La vitesse à laquelle elle gravissait les marches impressionna Wulfried qui se trouva vite essoufflé. Derrière lui, Iscely semblait sautiller sans difficulté. D'étage en étage, ils passèrent devant plusieurs portes mystérieuses avant que Marhra ne s'immobilise et pousse l'une d'entre elles.
Le jeune homme pénétra dans un salon au style campagnard. Une petite table ronde au milieu, entourée de deux fauteuils de bois garnis d'un coussin qui invitaient à s'asseoir devant la cheminée. La vieille femme fit signe à Wulfried de s'installer tandis qu'Iscely ravivait les braises afin de chasser l'air froid de la pièce.
— Alors comme ça, tu veux devenir guérisseur ? demanda Marhra en s'asseyant face à lui.
Wulfried secoua la tête :
— Je le suis déjà. Mais je suppose qu'il y a toujours à apprendre pour s'améliorer.

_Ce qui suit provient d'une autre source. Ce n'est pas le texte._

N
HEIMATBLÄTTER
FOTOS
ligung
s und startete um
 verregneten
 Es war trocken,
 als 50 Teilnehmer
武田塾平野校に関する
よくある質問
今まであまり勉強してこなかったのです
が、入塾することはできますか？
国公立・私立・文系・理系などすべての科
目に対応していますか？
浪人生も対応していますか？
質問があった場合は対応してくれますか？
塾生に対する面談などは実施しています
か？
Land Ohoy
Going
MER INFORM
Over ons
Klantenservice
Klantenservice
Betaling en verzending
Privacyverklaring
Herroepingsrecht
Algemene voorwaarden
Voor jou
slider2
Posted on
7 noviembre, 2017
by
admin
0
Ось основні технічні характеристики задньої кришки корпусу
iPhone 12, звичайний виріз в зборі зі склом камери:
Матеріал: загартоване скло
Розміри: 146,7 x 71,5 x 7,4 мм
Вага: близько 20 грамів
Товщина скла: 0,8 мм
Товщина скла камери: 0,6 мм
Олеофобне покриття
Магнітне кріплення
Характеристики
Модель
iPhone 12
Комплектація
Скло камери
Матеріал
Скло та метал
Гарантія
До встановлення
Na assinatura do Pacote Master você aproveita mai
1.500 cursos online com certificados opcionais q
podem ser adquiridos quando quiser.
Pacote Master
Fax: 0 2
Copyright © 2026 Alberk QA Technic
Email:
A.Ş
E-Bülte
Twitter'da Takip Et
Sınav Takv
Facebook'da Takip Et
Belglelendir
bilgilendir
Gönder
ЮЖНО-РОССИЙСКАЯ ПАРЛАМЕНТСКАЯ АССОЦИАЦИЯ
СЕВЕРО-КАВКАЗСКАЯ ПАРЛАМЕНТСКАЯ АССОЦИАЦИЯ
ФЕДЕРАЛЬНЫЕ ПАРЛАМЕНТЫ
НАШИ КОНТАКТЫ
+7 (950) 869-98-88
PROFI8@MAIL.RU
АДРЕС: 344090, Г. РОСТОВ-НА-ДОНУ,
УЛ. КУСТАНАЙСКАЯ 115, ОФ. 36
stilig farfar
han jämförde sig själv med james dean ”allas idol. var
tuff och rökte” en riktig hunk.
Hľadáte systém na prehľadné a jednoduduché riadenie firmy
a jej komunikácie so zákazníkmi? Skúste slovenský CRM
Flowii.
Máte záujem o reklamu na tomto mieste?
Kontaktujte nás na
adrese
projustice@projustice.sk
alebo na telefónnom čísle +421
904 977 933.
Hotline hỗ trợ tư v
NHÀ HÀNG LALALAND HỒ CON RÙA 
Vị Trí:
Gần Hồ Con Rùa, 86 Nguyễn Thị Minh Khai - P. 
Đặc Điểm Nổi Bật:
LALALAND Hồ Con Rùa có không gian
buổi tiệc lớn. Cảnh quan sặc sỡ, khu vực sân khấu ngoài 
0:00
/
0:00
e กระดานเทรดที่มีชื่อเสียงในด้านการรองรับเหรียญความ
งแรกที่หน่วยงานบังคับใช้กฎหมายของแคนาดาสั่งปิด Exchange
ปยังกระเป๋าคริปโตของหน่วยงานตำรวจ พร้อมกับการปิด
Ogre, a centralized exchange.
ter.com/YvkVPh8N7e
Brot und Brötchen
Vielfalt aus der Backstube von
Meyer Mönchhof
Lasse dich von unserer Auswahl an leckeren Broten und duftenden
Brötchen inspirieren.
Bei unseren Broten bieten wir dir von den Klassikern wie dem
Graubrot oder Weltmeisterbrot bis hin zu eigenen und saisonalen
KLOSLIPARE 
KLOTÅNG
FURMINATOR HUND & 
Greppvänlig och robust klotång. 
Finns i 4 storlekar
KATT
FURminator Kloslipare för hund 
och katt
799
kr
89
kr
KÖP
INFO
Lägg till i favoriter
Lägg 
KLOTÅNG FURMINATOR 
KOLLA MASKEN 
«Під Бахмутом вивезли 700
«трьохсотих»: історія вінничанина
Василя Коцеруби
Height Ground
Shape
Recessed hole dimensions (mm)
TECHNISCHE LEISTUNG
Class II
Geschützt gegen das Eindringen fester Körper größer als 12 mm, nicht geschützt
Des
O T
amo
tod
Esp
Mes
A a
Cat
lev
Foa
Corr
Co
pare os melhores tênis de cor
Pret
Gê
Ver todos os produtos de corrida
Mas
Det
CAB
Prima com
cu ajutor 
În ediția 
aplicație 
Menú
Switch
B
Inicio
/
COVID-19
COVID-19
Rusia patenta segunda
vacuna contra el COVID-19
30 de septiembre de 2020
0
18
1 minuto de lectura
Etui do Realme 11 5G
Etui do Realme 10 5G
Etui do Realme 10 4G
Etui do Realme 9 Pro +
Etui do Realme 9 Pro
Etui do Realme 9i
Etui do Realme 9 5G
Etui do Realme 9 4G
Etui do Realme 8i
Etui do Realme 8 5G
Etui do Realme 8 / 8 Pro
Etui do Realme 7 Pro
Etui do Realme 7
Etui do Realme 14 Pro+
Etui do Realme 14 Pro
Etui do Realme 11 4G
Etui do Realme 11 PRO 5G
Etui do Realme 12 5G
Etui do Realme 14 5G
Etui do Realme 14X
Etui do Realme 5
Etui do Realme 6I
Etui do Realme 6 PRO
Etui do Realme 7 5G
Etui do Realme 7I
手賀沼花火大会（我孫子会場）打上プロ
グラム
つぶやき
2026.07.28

Il s'efforçait de garder l'air avenant mais, tout ce qu'il voulait, en cet instant, c'était aller se coucher, passer une bonne nuit et quitter cet endroit étrange le lendemain matin. D'autant qu'il n'arrivait pas à déterminer si cette bonne femme aux airs de sorcière s'y connaissait vraiment en remèdes. Il était plus probable qu'elle se contente de marmonner des mots étranges pour impressionner ses patients, et qu'elle accompagne ses simagrées de potions banales pour guérir les maux courants, que n'importe qui connaissait, même dans les coins les plus reculés du pays. La salle de soins était, semblait-il, assez complète, mais rien ne prouvait que cette femme savait en faire bon usage.
Comme Iscely tirait un tabouret pour s'asseoir près d'eux, Marhra lui désigna le feu :
— Reste pas plantée là, fillette ! Sers-nous donc une tisane !
Tandis qu'Iscely s'exécutait et mettait des herbes à infuser, la vieille reporta son attention sur le jeune homme.
— Sais-tu lire ?
Wulfried avait reçu une bonne éducation, comme tous les Traqueurs et avait bien entendu appris la lecture, tout comme l'écriture, le calcul ou la géographie. Cependant, au moment où il ouvrait la bouche pour répondre, il vit Iscely lui faire les gros yeux. "Non" fit-elle lentement de la tête, dans le dos de Marhra.
Perplexe, Wulfried préféra obtempérer, sans vraiment comprendre pourquoi la jeune fille lui intimait de ne rien dire.
— Non, je ne suis pas très doué avec les lettres, prétendit-il.
Marhra eut un sourire réjoui :
— Parfait ! Je ne supporte pas ces imbéciles qui se croient plus savants que les autres parce qu'ils déchiffrent des bêtises sur des bouts de parchemin ! Ca ramollit l'esprit de ne rien avoir besoin de retenir ! Mais, alors, dis-moi...
Elle ferma les yeux un instant, comme pour réfléchir, ce qui laissa le temps à Iscely d'échanger un sourire de connivence avec Wulfried. Cette dernière s'était rendue utile, il ne pouvait le nier.
Marhra rapprochait déjà son fauteuil de lui et, à nouveau, le regardait comme si elle voulait sonder son esprit.
— Alors, dis-moi, jeune homme... Qu'utilises-tu pour désinfecter une plaie ?
Voulait-elle le tester ? A sa guise. Wulfried avait confiance en ses propres compétences, à défaut de celles de cette vieille bonne femme.